2381 - Real-World Outcomes of Single-Fraction Stereotactic Ablative Radiotherapy (SF-SABR) for Oligo-Persistent, Progressive, or Recurrent Primary and Metastatic Lung Tumors

Purpose/Objective(s): SF-SABR has shown robust local control (LC) and acceptable safety in trials for early-stage primary lung cancer and lung oligo-metastases. In clinical practice, its logistical advantages have extended its use to more advanced cases. We performed a multi-site, single-institution retrospective study to validate the efficacy and safety of SF-SABR in a broader patient(pt) cohort.
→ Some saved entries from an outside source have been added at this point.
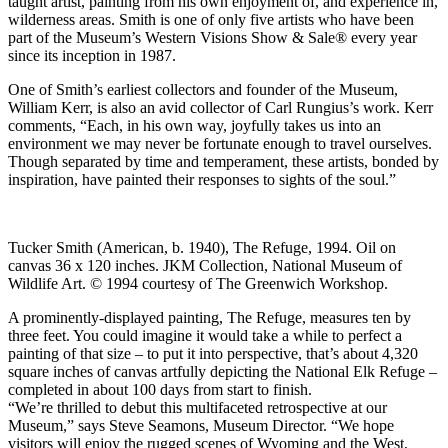
taught artist, painting from his own enjoyment of, and experience in,
wilderness areas. Smith is one of only five artists who have been
part of the Museum’s Western Visions Show & Sale® every year
since its inception in 1987.
One of Smith’s earliest collectors and founder of the Museum,
William Kerr, is also an avid collector of Carl Rungius’s work. Kerr
comments, “Each, in his own way, joyfully takes us into an
environment we may never be fortunate enough to travel ourselves.
Though separated by time and temperament, these artists, bonded by
inspiration, have painted their responses to sights of the soul.”
Tucker Smith (American, b. 1940), The Refuge, 1994. Oil on
canvas 36 x 120 inches. JKM Collection, National Museum of
Wildlife Art. © 1994 courtesy of The Greenwich Workshop.
A prominently-displayed painting, The Refuge, measures ten by
three feet. You could imagine it would take a while to perfect a
painting of that size – to put it into perspective, that’s about 4,320
square inches of canvas artfully depicting the National Elk Refuge –
completed in about 100 days from start to finish.
“We’re thrilled to debut this multifaceted retrospective at our
Museum,” says Steve Seamons, Museum Director. “We hope
visitors will enjoy the rugged scenes of Wyoming and the West,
Materials/Methods: Pts with oligo-persistent, oligo-progressive, or oligo-recurrent primary and metastatic lung tumors treated with SF-SABR at two institutional sites from 2021/1 to 2024/7 were retrospectively identified. SF-SABR was delivered at a median dose of 30 Gy (range, 24–34 Gy). Local failure (LF) and regional failure (RF) were analyzed using competing risk models (with death as a competing event) and overall survival (OS) by the Kaplan–Meier method. Toxicities were graded per CTCAE v4.0. Gray’s test was used to compare subgroups, and uni- and multivariable logistic regression were used to assess toxicity predictors.

Results: 126 pts with 157 tumors were analyzed, with a median follow-up of 18.9 months(mos) (range, 1.6-48). Median age was 68 years (range, 36-94), with 55% female and 27% had smoking history. Oncogenic mutations were found in 83%. The most common primary site was lung (n=111, 70% EGFR-mutated). 60% had concomitant targeted therapy. 19% had multiple lesions. 62% were treated for metastatic disease. Median tumor size was 1.6 cm (range, 0.4–3.7), while 84% were peripheral and 61% received 30 Gy. At analysis, 19 pts (20 tumors) had LF and 20 pts had died. The cumulative incidence of LF was 5.6% (95% CI: 1.2-10%) at 12 mos and 19.6% (95% CI: 11-28.2%) at 24 mos; RF was 43.8% (95% CI: 34.7-52.9%) at 12 mos and 68.5% (95% CI: 59.1-78%) at 24 mos; OS was 90.3% (95% CI: 85-96%) at 12 mos and 83.2% (95% CI: 75.6-91.5%) at 24 mos. Grade 2 or higher pulmonary toxicity occurred in 19 pts (15%), with 3 grade 5 events. All 3 pts had concomitant conditions deemed unrelated to SF-SABR (2 pneumonia, 1 pulmonary embolism). Subgroup analyses showed no significant LF differences by tumor size, dose, location, systemic therapy, primary site, smoking status, or target number. Among lung pts with EGFR data, those with mutations trended toward higher LF (p = 0.16). Univariable logistic regression showed that multiple targets was associated with higher odds ratio (OR) of grade 2 or higher lung toxicity (OR = 21.8, p = 0.038); this association was attenuated in multivariable analysis (OR = 2.43, p = 0.15).

Conclusion: SF-SABR provides favorable LC, OS, and toxicity outcomes in a real-world pt cohort. A trend toward inferior LC in EGFR-mutated lung cancer and greater toxicity in pts with multiple targets warrants further investigation. These results support the broader application of SF-SABR for oligo-persistent, progressive, or recurrent lung tumors.